How the UK can boost entrepreneurialism in 2024

By Liina Vahtras, above, Managing Director, e-Residency

The UK, historically renowned as a vibrant hub for entrepreneurship, seems to be facing new challenges in maintaining its appeal to homegrown talent. According to the latest Global Entrepreneurship Monitor, the UK has slipped to number 25 out of 51 countries on the quality of its entrepreneurial ecosystem. Once known for a dynamic start-up scene and as a launching pad for several successful companies, it now faces the reality of its entrepreneurs increasingly looking towards more favourable destinations. We’ve seen this with Arm choosing to list in the US last year and Tui announcing it may de-list from the London Stock Exchange this year.

SMEs play a crucial role in the UK’s economy, accounting for 99.9% of its business population. To address current challenges and reignite its entrepreneurial spirit, the UK must look externally for inspiration. One model it can learn from is Estonia; a digital revolution that was fuelled by regaining independence, created an environment that caters to businesses and actively encourages entrepreneurialism. Home to companies like Bolt, Skype and Wise, it has the most start-ups and investment per capita in Europe.

A noteworthy aspect of Estonia’s success is the e-Residency programme. This initiative allows global entrepreneurs to establish and manage a business based in Estonia digitally, regardless of their physical location. It has already seen over 1000 sign ups from entrepreneurs across the UK. By learning from examples like Estonia, which has effectively leveraged technology to foster an entrepreneurial environment, the UK can adapt and evolve.

If businesses fail, look at your tax system

High tax rates pose a significant challenge for businesses as they look to grow their operations and become more profitable. This is especially true in the UK, which has one of the highest tax rates in Europe. According to the International Tax Competitiveness Index, the UK ranks 30th while Estonia sits at the top. So just how has Estonia taken the top spot for the 10th year in a row? Understanding that business performance was crucial to the economy, the tax system in Estonia was made to reflect this.

In Estonia, corporate income is currently taxed at a rate of 20% (set to rise to 22% in 2025) when it is applied to distributed profits. Individual income taxes are also straightforward, with a flat 20% rate that excludes personal dividend income. It also offers a full exemption on foreign profits earned by its domestic corporations. This structure provides significant incentives for entrepreneurs looking to start a business, making Estonia a prime location for business in Europe.

While each country has different needs and areas to consider, the UK can look towards other blueprints for success which can inspire thinking around reassessing its current tax system and how to remove hurdles which are hindering business growth as Estonia has done. One learning we have taken away is that for businesses to have renewed confidence, it’s important to show entrepreneurs that you mean business when it comes to their long-term growth and success.

Going digital

The UK government recently withdrew draft regulations after concerns were raised about additional reporting requirements. We can all agree that completing forms and compiling reports is a task few enjoy, especially for business leaders facing numerous reporting deadlines throughout the year.
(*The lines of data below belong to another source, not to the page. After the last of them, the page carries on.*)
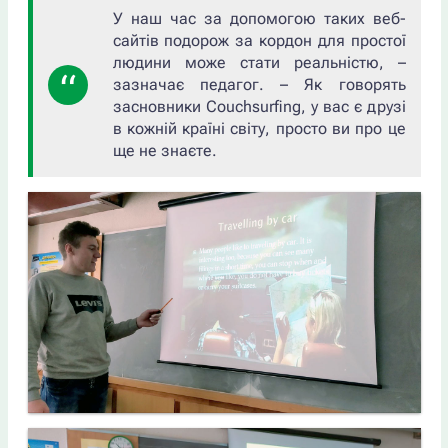
У наш час за допомогою таких веб-
сайтів подорож за кордон для простої
людини може стати реальністю,
–
зазначає педагог. –
Як говорять
засновники Couchsurfing, у вас є друзі
в кожній країні світу, просто ви про це
ще не знаєте.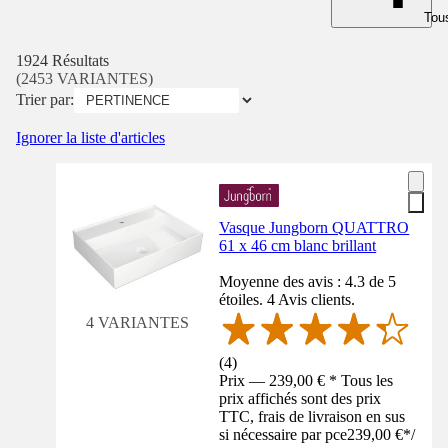
Tous
1924 Résultats
(2453 VARIANTES)
Trier par:
Ignorer la liste d'articles
Vasque Jungborn QUATTRO
61 x 46 cm blanc brillant
Moyenne des avis : 4.3 de 5
étoiles. 4 Avis clients.
4 VARIANTES
(
4
)
Prix — 239,00 € * Tous les
prix affichés sont des prix
TTC, frais de livraison en sus
si nécessaire par pce
239,00 €
*
/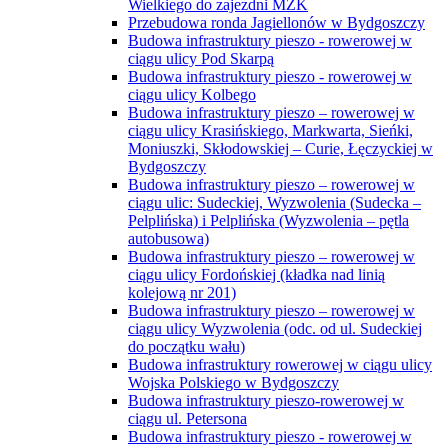
Wielkiego do zajezdni MZK
Przebudowa ronda Jagiellonów w Bydgoszczy
Budowa infrastruktury pieszo - rowerowej w
ciągu ulicy Pod Skarpą
Budowa infrastruktury pieszo - rowerowej w
ciągu ulicy Kolbego
Budowa infrastruktury pieszo – rowerowej w
ciągu ulicy Krasińskiego, Markwarta, Sieńki,
Moniuszki, Skłodowskiej – Curie, Łęczyckiej w
Bydgoszczy
Budowa infrastruktury pieszo – rowerowej w
ciągu ulic: Sudeckiej, Wyzwolenia (Sudecka –
Pelplińska) i Pelplińska (Wyzwolenia – pętla
autobusowa)
Budowa infrastruktury pieszo – rowerowej w
ciągu ulicy Fordońskiej (kładka nad linią
kolejową nr 201)
Budowa infrastruktury pieszo – rowerowej w
ciągu ulicy Wyzwolenia (odc. od ul. Sudeckiej
do początku wału)
Budowa infrastruktury rowerowej w ciągu ulicy
Wojska Polskiego w Bydgoszczy
Budowa infrastruktury pieszo-rowerowej w
ciągu ul. Petersona
Budowa infrastruktury pieszo - rowerowej w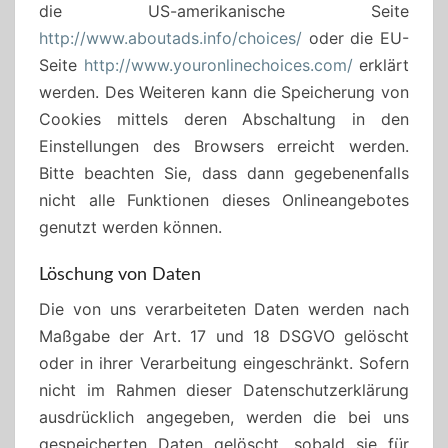
die US-amerikanische Seite
http://www.aboutads.info/choices/
oder die EU-
Seite
http://www.youronlinechoices.com/
erklärt
werden. Des Weiteren kann die Speicherung von
Cookies mittels deren Abschaltung in den
Einstellungen des Browsers erreicht werden.
Bitte beachten Sie, dass dann gegebenenfalls
nicht alle Funktionen dieses Onlineangebotes
genutzt werden können.
Löschung von Daten
Die von uns verarbeiteten Daten werden nach
Maßgabe der Art. 17 und 18 DSGVO gelöscht
oder in ihrer Verarbeitung eingeschränkt. Sofern
nicht im Rahmen dieser Datenschutzerklärung
ausdrücklich angegeben, werden die bei uns
gespeicherten Daten gelöscht, sobald sie für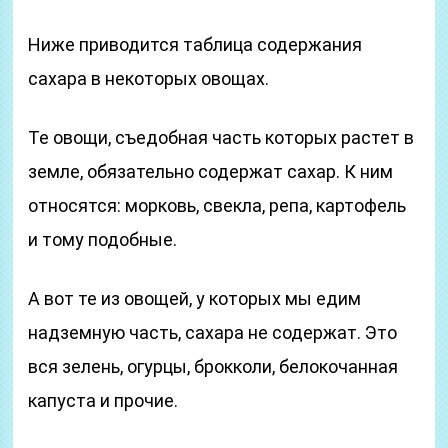
Ниже приводится таблица содержания
сахара в некоторых овощах.
Те овощи, съедобная часть которых растет в
земле, обязательно содержат сахар. К ним
относятся: морковь, свекла, репа, картофель
и тому подобные.
А вот те из овощей, у которых мы едим
надземную часть, сахара не содержат. Это
вся зелень, огурцы, брокколи, белокочанная
капуста и прочие.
While reports are a necessary element of running a business, there are ways governments can streamline this process. As part of Estonia’s steps to becoming a fully digital country, we moved all paperwork online and made it easier for companies and individuals to fill out important documents such as tax returns. However, it’s not just about removing the burden of paperwork. Having everything online means that information remains up to date, files are easy to access and there is no need to rummage through numerous invoices and statements to find information.

Similarly, the UK government can take steps to simplify the reporting process, whether that be a long-term move to hosting everything online or cutting down the number of different reports that businesses need to submit each financial year. Creating a simpler corporate governance regime means happy businesses, happy investors and a healthier economy in the longer-term.

Looking to the future of UK entrepreneurialism

The UK has a good base for entrepreneurs to start their businesses, but more could be done to retain founders and help business growth. Drawing inspiration from Estonia could be a step in the right direction. Its initiatives, such as the e-Residency programme, showcase the power of digital integration in fostering a business-friendly environment. By adopting similar strategies, the UK could provide additional incentives and support structures for entrepreneurs, making it not just a place to start a business but also to sustain and grow it.